REQUIREMENT :: Word for word, repeat the records, leaving every picture behind.

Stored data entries
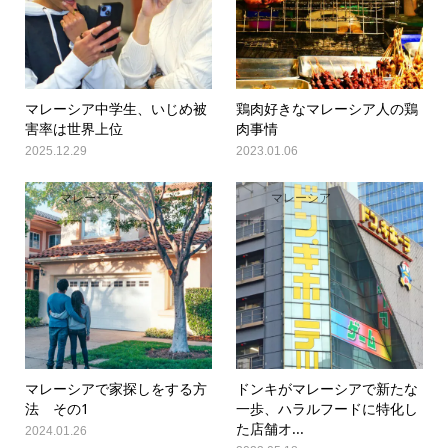
マレーシア中学生、いじめ被
鶏肉好きなマレーシア人の鶏
害率は世界上位
肉事情
2025.12.29
2023.01.06
マレーシア
マレーシア
マレーシアで家探しをする方
ドンキがマレーシアで新たな
法 その1
一歩、ハラルフードに特化し
た店舗オ...
2024.01.26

THE COMPLETED TASK ::
マレーシア中学生、いじめ被
鶏肉好きなマレーシア人の鶏
害率は世界上位
肉事情
2025.12.29
2023.01.06
マレーシア
マレーシア
マレーシアで家探しをする方
ドンキがマレーシアで新たな
法 その1
一歩、ハラルフードに特化し
た店舗オ...
2024.01.26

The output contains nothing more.